GIVEN RECORDS:
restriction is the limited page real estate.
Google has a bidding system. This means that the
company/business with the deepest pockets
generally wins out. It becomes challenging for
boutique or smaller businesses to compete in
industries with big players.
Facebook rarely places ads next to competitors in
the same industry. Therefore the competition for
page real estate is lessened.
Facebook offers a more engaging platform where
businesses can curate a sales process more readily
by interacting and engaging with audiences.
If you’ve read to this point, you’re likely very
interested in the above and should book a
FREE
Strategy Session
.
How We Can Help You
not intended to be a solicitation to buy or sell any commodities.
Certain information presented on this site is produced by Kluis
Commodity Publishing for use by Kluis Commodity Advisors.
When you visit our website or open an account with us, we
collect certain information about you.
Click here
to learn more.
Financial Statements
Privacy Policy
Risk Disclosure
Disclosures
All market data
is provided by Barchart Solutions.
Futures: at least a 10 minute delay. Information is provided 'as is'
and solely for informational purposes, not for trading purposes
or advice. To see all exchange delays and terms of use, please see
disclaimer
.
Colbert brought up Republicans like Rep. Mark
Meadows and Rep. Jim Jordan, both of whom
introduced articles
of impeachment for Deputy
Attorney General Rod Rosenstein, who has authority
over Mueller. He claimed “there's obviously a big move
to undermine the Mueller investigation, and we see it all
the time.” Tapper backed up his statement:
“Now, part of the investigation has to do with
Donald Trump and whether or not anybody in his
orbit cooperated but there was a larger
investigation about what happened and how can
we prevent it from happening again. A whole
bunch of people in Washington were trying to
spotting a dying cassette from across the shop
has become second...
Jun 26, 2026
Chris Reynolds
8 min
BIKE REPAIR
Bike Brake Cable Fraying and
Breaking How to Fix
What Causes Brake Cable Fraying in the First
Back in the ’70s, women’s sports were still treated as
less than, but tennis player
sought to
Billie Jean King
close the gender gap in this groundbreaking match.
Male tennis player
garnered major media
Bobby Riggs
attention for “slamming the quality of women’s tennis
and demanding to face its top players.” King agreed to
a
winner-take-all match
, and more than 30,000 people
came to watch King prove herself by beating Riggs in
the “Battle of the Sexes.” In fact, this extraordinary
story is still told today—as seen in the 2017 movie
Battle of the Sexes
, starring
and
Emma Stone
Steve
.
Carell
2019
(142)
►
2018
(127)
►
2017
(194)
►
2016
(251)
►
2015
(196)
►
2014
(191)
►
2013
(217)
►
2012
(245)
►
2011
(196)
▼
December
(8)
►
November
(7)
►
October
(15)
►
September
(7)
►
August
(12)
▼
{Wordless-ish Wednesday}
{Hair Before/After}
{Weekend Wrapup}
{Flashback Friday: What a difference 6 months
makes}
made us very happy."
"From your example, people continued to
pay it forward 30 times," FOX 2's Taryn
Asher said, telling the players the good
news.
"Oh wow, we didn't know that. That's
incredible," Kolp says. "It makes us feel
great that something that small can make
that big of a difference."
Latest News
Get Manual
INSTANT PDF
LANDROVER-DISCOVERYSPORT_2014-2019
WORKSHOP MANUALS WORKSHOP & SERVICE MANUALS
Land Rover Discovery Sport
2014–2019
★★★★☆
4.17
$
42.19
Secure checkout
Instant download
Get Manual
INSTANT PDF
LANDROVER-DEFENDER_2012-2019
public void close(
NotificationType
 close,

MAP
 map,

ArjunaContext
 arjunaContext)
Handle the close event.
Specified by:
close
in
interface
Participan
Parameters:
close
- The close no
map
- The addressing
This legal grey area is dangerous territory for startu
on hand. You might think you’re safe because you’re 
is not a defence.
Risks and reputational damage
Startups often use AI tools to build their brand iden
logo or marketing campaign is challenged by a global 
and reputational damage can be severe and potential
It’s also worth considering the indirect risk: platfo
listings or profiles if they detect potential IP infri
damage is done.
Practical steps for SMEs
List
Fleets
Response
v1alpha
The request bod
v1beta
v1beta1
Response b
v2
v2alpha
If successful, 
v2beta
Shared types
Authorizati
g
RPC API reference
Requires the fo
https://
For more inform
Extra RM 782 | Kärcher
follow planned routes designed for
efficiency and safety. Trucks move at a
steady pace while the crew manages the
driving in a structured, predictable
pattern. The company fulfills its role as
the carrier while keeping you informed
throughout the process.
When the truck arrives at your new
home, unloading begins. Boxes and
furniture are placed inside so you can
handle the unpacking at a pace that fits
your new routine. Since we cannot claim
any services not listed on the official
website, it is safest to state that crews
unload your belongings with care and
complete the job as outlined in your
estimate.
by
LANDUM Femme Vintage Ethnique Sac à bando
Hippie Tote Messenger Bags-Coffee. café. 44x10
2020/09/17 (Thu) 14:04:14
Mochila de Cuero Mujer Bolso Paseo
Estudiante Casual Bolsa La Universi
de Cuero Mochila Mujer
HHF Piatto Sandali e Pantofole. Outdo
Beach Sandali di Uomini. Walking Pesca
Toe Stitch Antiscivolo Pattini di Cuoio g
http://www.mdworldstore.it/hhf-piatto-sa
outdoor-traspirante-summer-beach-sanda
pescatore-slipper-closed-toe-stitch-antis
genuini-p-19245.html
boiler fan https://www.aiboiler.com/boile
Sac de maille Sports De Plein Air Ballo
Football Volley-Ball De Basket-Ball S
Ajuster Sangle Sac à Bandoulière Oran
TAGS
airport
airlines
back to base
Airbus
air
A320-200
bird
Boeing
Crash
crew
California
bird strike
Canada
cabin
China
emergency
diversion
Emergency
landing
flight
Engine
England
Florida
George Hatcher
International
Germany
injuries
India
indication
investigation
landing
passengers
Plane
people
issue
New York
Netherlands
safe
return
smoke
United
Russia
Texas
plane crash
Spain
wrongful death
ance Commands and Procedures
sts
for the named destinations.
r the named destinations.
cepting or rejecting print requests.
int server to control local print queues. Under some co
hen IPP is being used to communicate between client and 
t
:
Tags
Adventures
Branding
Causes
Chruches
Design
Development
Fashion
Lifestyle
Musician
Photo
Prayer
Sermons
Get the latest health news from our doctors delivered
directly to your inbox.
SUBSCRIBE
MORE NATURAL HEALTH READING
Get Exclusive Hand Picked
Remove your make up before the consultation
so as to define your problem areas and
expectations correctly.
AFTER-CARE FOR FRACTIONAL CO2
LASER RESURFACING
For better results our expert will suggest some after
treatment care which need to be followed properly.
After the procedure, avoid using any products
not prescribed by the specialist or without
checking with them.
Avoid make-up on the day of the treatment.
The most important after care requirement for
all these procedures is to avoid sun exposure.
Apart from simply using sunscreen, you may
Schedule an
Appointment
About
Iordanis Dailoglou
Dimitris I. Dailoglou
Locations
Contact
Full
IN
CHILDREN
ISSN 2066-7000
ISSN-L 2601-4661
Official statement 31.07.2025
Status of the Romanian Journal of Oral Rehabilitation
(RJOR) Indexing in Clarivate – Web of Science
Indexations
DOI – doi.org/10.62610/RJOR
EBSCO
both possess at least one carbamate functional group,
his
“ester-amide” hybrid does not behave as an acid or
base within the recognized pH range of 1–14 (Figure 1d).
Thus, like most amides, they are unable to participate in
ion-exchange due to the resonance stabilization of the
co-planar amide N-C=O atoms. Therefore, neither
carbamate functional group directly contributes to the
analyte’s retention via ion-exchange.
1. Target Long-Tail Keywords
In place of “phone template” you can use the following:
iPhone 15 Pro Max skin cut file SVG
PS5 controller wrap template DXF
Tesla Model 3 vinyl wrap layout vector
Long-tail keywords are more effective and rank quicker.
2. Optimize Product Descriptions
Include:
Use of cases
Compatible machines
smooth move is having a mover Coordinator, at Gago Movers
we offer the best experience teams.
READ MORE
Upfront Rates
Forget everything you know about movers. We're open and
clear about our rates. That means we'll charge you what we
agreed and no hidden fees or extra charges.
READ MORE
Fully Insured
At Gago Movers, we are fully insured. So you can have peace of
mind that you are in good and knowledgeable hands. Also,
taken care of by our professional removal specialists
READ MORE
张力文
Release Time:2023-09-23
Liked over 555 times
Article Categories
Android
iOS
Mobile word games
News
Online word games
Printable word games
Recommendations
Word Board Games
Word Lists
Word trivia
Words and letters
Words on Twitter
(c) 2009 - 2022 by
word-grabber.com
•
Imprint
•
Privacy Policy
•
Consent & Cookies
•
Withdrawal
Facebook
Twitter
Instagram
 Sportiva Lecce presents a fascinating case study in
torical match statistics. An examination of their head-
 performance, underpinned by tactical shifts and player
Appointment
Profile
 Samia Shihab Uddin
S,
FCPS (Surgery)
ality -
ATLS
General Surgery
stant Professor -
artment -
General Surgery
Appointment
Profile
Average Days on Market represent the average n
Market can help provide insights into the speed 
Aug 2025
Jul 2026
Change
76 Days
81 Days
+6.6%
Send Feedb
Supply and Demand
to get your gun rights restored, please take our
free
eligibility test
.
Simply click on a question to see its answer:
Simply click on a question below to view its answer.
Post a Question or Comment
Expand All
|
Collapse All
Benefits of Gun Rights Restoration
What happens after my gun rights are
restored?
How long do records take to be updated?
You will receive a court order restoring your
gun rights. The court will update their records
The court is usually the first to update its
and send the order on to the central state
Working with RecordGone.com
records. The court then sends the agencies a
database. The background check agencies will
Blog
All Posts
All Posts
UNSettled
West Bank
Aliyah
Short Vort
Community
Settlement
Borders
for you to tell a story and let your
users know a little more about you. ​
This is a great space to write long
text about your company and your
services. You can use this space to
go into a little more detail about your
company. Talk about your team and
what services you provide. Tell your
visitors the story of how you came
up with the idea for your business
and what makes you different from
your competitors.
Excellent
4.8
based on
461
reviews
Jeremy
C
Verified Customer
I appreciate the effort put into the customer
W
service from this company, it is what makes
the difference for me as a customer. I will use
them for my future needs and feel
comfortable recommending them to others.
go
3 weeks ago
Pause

PROBLEM TO SOLVE:
Among the lines above, please find those with "most" and copy them.

ANSWER SECTION:
The most important after care requirement for
Thus, like most amides, they are unable to participate in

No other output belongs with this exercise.